Un texte de Jocelyne Couture
Dossier : Le 11 septembre, un an après
Thèmes : États-Unis, Politique, Religion
Numéro : vol. 5 no. 1 Automne 2002 - Hiver 2003

Dans les jours qui ont suivi les attaques terroristes de septembre dernier, le président des États-Unis a dit beaucoup de choses, mais un message qu’il a martelé avec une insistance particulière est que les responsables de ces attaques étaient mus par leur haine de la démocratie, de la liberté et des droits de la personne. Laissant présager la répétition de tels attentats, le message a si bien nourri l’insécurité générale, qu’on en est venu à voir comme nécessaires la restriction des droits et des libertés civiles en terre américaine et l’instauration d’un ordre international dominé par des impératifs de surveillance, de répression de la dissidence... et par la force militaire étatsuniennes. Des terroristes et de leurs motivations, nous n’en savons guère plus aujourd’hui qu’au lendemain du 11 septembre, et de l’efficacité de la stratégie du gouvernement des États-Unis pour ce qui est d’éradiquer le terrorisme international, il nous est permis de douter un peu plus de jour en jour. Ce que nous découvrons un peu plus chaque jour, en revanche, c’est la dégradation que fait subir à la démocratie, à la liberté et aux droits humains, une stratégie dont le but déclaré est de les protéger.

            Au sujet des mesures mises en place par les gouvernements pour lutter contrer le terrorisme, les intellectuels ne peuvent pas faire grand-chose. Le rôle qu’ils peuvent jouer, en cette matière comme en bien d’autres, se résume modestement à essayer de comprendre les décisions prises par ceux qui nous gouvernent, à analyser les conséquences de ces décisions sur la vie des individus et des sociétés et à amener les citoyens à réfléchir à leur condition, voire dans le meilleur des cas, à la prendre en main. S’il est modeste comparé au rôle que peuvent jouer les décideurs publics, le rôle des intellectuels n’en est pas moins une composante importante de la vie démocratique et il peut même devenir essentiel à la démocratie lorsque des événements inusités plongent une société dans la perplexité ou le désarroi. Pourtant, certains intellectuels ont soutenu que lorsqu’il s’agit des attentats du 11 septembre et de la réponse qu’y ont donnée les gouvernements, il serait dans l’intérêt de tous que les intellectuels renoncent à ce rôle.

Dans un article récent[1], un politologue étatsuniens de grande réputation, Michael Walzer, s’en prend à ceux qui croient que la lutte contre le terrorisme, pour être efficace et adéquate, doit s’appuyer sur une connaissance empirique du phénomène terroriste, de ses variantes et du contexte sociologique, politique ou économique qui favorise son apparition.

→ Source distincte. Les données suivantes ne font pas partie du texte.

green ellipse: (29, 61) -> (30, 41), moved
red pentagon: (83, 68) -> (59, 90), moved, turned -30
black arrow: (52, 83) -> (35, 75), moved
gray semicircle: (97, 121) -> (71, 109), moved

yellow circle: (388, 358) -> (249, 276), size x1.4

Qu’y a-t-il donc de si répréhensible à vouloir d’abord comprendre le problème dont on recherche la solution? La réponse de Walzer est en deux volets. D’abord, nous dit-il, le terrorisme est un phénomène qui ne s’explique pas, sinon peut-être, par l’irrationalité ou la folie destructrice. Le terrorisme est un phénomène qui ne s’explique pas, dit-il, parce qu’il est moralement incompréhensible : étant un mal absolu il se situe au-delà de notre entendement[2]. De cela, nous devons conclure que les intellectuels qui cherchent à comprendre et à analyser le phénomène terroriste perdent et leur temps et celui de ceux à qui ils s’adressent. De cela, il faudrait conclure, aussi, que les moyens de lutter contre le terrorisme ne sont soumis qu’à une seule contrainte : puisqu’elle s’attaque à un mal radical, le seul défaut d’une lutte contre le terrorisme serait de ne pas être suffisamment radicale dans ses méthodes.

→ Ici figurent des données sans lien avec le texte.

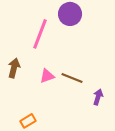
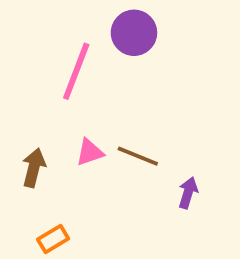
brown arrow: (14, 68) -> (34, 168), moved

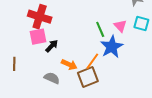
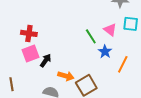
red cross: (40, 17) -> (29, 33), size x0.7
blue star: (112, 47) -> (105, 52), size x0.6
orange line: (92, 61) -> (123, 64), moved

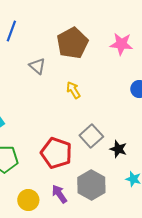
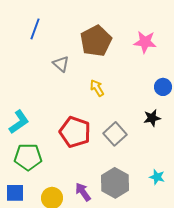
black star: (118, 149) -> (152, 118), moved, turned -30
red pentagon: (56, 153) -> (75, 132), moved

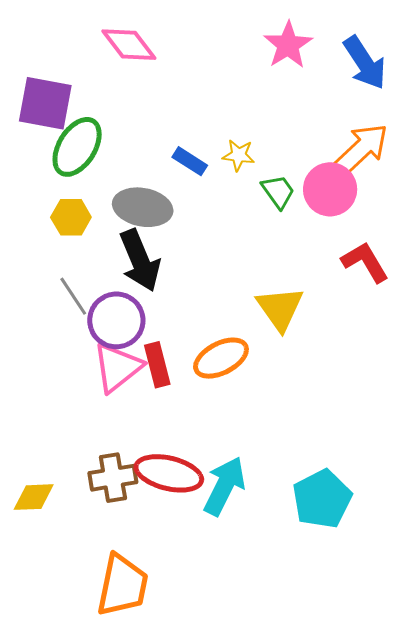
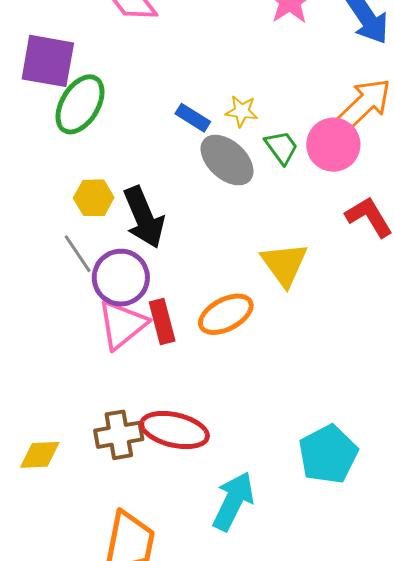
gray ellipse: (143, 207) -> (227, 160), moved, turned 32
yellow hexagon: (71, 217) -> (94, 198), moved
cyan arrow: (224, 486) -> (233, 501), moved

Cette dernière conclusion est aussi confortée par la deuxième critique que Walzer adresse aux intellectuels qui cherchent à comprendre le terrorisme. Cette seconde critique cible spécifiquement les explications du terrorisme données en termes de ce que Walzer appelle des “ conditions matérielles ” tels que l’oppression, les écarts de richesse ou l’exclusion. En donnant de telles explications, écrit Walzer, les intellectuels ne réussissent qu’à excuser le terrorisme. Or, l’excuser c’est l’encourager, c’est cultiver pour lui un terreau fertile, c’est, pour tout dire, s’en rendre complice. L’envers de cette médaille décernée par Walzer à ses pairs, c’est que ce sont les victimes des actes terroristes que l’on considère dorénavant comme des bourreaux ayant bien mérité ce qui leur arrive. Ces intellectuels, selon Walzer, se complaisent dans la culpabilité et l’auto-flagellation. C’est ce qui les amène à proposer ce qu’il nomme des “ politiques d’apaisement ”; mais de telles politiques, écrit Walzer, “ commencent dans le déshonneur pour finir dans le désastre ” (7).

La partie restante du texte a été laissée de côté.